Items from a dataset

════════

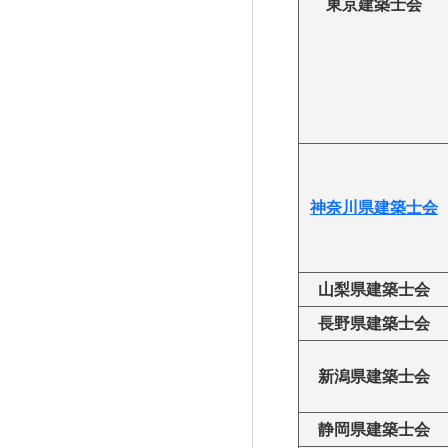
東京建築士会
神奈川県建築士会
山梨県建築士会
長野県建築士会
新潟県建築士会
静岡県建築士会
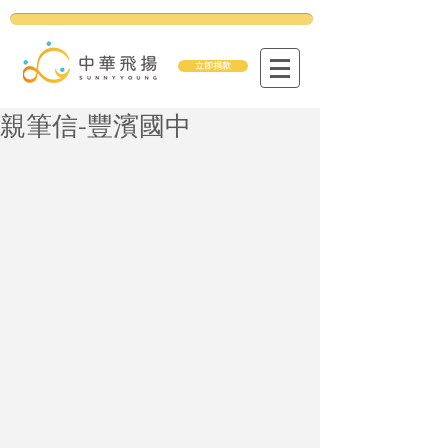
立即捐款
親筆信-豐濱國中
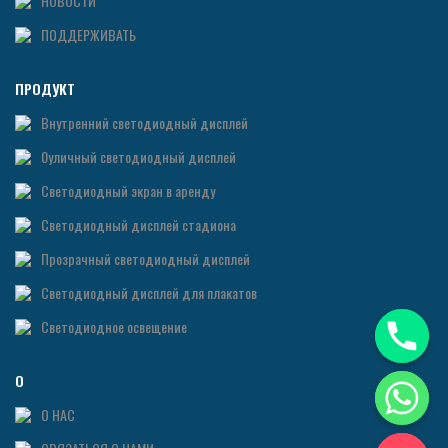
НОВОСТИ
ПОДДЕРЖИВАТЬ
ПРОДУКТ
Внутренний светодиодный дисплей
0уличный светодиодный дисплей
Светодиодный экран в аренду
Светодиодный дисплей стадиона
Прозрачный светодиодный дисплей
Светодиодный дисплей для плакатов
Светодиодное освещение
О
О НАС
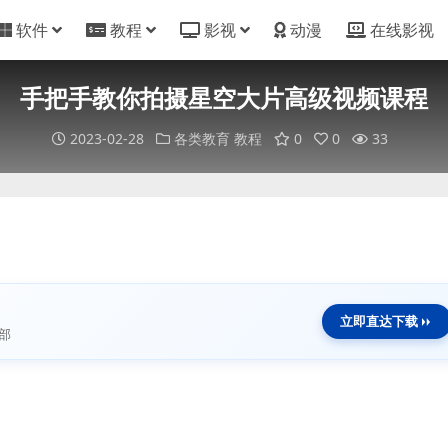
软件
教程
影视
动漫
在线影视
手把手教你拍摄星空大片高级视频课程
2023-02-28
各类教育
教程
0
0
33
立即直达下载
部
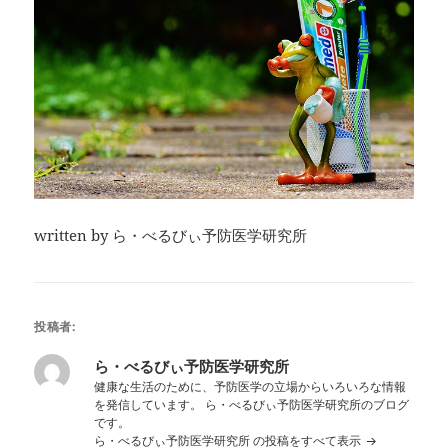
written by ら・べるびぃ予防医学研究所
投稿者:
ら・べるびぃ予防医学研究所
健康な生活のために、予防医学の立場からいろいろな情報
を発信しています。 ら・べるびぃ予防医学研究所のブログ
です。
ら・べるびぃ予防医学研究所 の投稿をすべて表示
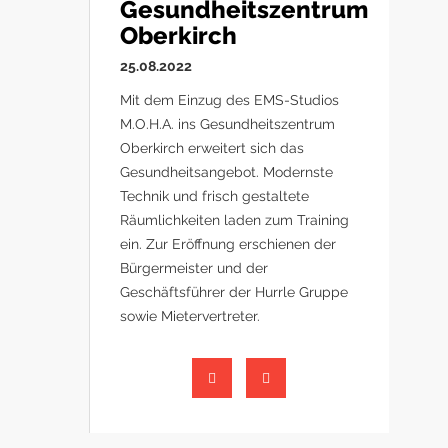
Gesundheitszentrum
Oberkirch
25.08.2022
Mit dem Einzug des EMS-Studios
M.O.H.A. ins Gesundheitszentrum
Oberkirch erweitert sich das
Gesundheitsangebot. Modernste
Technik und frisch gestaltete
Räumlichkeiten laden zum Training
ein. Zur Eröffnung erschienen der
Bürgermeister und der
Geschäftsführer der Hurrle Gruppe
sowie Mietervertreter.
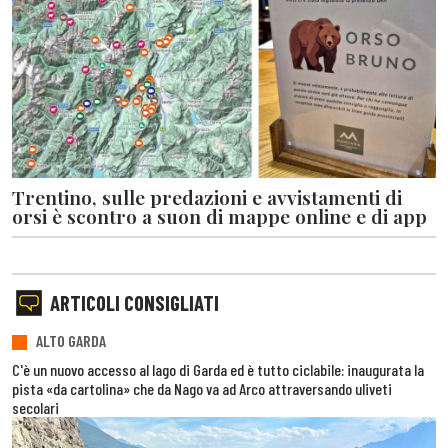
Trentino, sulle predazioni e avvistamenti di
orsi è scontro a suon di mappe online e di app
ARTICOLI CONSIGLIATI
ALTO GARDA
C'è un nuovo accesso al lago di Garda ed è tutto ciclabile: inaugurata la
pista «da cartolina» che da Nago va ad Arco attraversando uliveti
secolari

════════

> YOUR GOAL: If a line of the entries holds the word "дисплей", copy it out.

> RESPONSE AREA:
Внутренний светодиодный дисплей
0уличный светодиодный дисплей
Светодиодный дисплей стадиона
Прозрачный светодиодный дисплей
Светодиодный дисплей для плакатов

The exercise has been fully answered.